CREATE TABLE WHIBM5 ( -- Orders table
WHIKJH DATE NOT NULL, -- OrderDate
WHI8UJ INT NOT NULL, -- CustomerNumber
WHI2QR VARCHAR(2) NOT NULL, -- StoreState
WHI9XZ INT NOT NULL, -- StoreNumber
WHIXYH TEXT -- Notes
);
CREATE TABLE TKLJH4 ( -- LineItems table
TKLKJH DATE NOT NULL, -- OrderDate
TKL8UJ INT NOT NULL, -- CustomerNumber
TKL2QR VARCHAR(2) NOT NULL, -- StoreState
TKL9XZ INT NOT NULL, -- StoreNumber
TKL1NH INT NOT NULL, -- LineItemNumber
TKL2RG INT NOT NULL, -- ProductNumber
TKLU7F INT NOT NULL -- Quantity
);
The Models
Entity Framework models for these tables might look like this:
[Table("WHIBM5")]
public class Order
{
[Column("WHIKJH")]
public DateOnly OrderDate { get; set; }
[Column("WHI8UJ")]
public int CustomerNumber { get; set; }
[Column("WHI2QR")]
[StringLength(2)]
public string StoreState { get; set; }
[Column("WHI9XZ")]
public int StoreNumber { get; set; }
[Column("WHIXYH")]
public string Notes { get; set; }
public static void SetupModel(ModelBuilder modelBuilder)
{
modelBuilder.Entity((entity) =>
{
entity.HasKey(e => new { e.OrderDate, e.CustomerNumber, e.StoreState, e.StoreNumber });
});
}
}
[Table("TKLJH4")]
public class LineItem
{
[Column("TKLKJH")]
public DateOnly OrderDate { get; set; }
[Column("TKL8UJ")]
public int CustomerNumber { get; set; }
[Column("TKL2QR")]
[StringLength(2)]
public string StoreState { get; set; }
[Column("TKL9XZ")]
public int StoreNumber { get; set; }
[Column("TKL1NH")]
public int LineItemNumber { get; set; }
[Column("TKL2RG")]
public int ProductNumber { get; set; }
[Column("TKLU7F")]
public int Quantity { get; set; }
public static void SetupModel(ModelBuilder modelBuilder)
{
modelBuilder.Entity((entity) =>
{
entity.HasKey(e => new { e.OrderDate, e.CustomerNumber, e.StoreState, e.StoreNumber, e.LineItemNumber });
});
}
}
The Prompt
With these models and an LLM prompt, we can let the LLM do the tedious work of generating the CTEs.
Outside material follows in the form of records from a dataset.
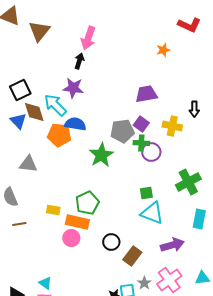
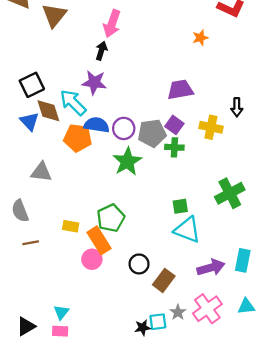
purple circle: (151, 152) -> (124, 128), moved
cyan rectangle: (199, 219) -> (243, 260), moved
orange rectangle: (77, 222) -> (99, 240), turned 45
cyan triangle: (45, 283) -> (61, 312), turned 32

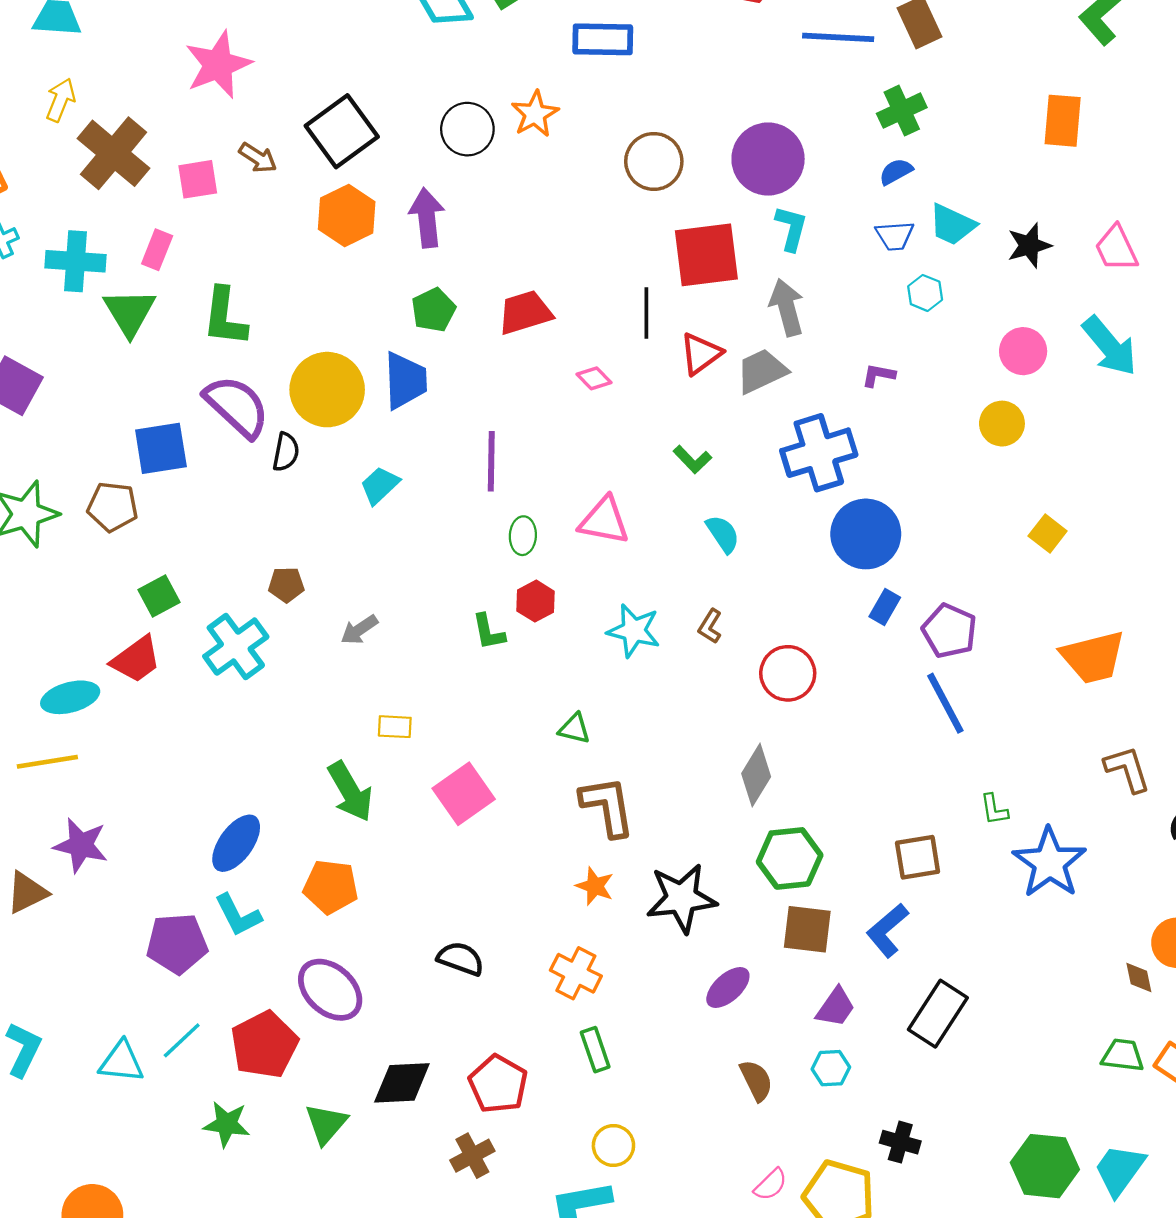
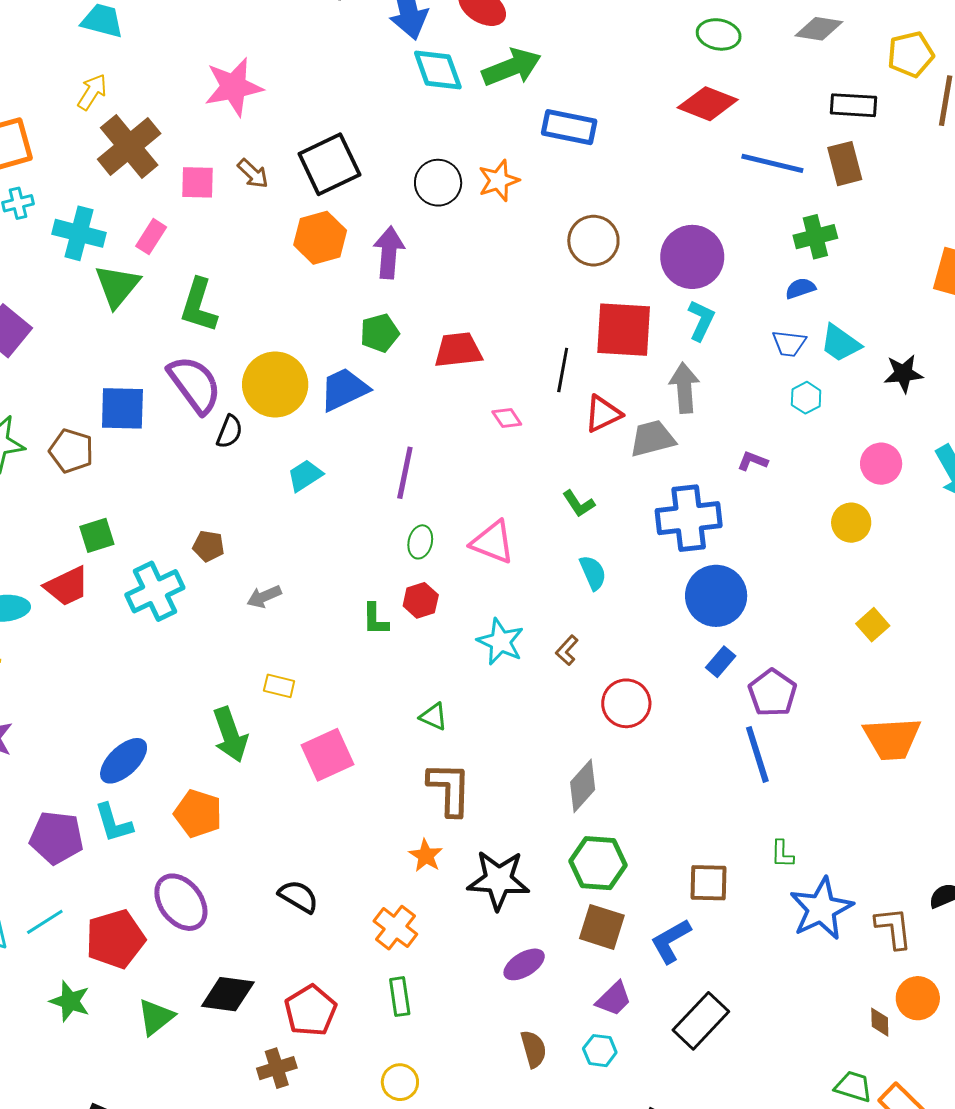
blue trapezoid: (405, 381) -> (344, 389), turned -124
brown L-shape: (1127, 769) -> (894, 928), moved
That includes providing a nice identifier to make for easier joins! Here’s an example prompt that got the output I wanted for this example schema:
Given the following C# Entity Framework models, generate CTEs for each table that maps the actual column name to the friendlier property names in the models, and maps the table name to the Model name (but plural). In addition to mapping the column names, please provide a unique Id column for each table, and if the tables can join, provide a foreign key to the Id column as well. For example, Order would have Id and LineItem would have both Id and OrderId. The Id can just be a row number, but sort by all of the columns that make up the primary key. To figure out the OrderId you’ll need to do and inner join from the LineItems to the Orders table using the columns in the composite primary key of the Order table.
[contents of the C# classes above goes here]
The Common Table Expressions
And the generated CTEs:
WITH Orders AS (
SELECT
ROW_NUMBER() OVER (ORDER BY WHIKJH, WHI8UJ, WHI2QR, WHI9XZ) AS Id,
WHIKJH AS OrderDate,
WHI8UJ AS CustomerNumber,
WHI2QR AS StoreState,
WHI9XZ AS StoreNumber,
WHIXYH AS Notes
FROM WHIBM5
),
LineItems AS (
SELECT
ROW_NUMBER() OVER (ORDER BY TKLKJH, TKL8UJ, TKL2QR, TKL9XZ, TKL1NH) AS Id,
Orders.Id AS OrderId,
TKLKJH AS OrderDate,
TKL8UJ AS CustomerNumber,
TKL2QR AS StoreState,
TKL9XZ AS StoreNumber,
TKL1NH AS LineItemNumber,
TKL2RG AS ProductNumber,
TKLU7F AS Quantity
FROM TKLJH4
INNER JOIN Orders
ON Orders.OrderDate = TKLKJH
AND Orders.CustomerNumber = TKL8UJ
AND Orders.StoreState = TKL2QR
AND Orders.StoreNumber = TKL9XZ
)
Now I can just drop this at the top of a SQL query window (in something like TablePlus, or DataGrip, etc.) and then write my ad-hoc queries:
[CTEs go here]
SELECT *
FROM LineItems
INNER JOIN Orders ON Orders.Id = LineItems.OrderId
WHERE Orders.OrderDate > '2024-01-01'
I’ve found that it’s helpful to start with just a couple of tables like this. Then, I keep the LLM conversation around and just request an additional CTE for each new table as I need to include them in my queries.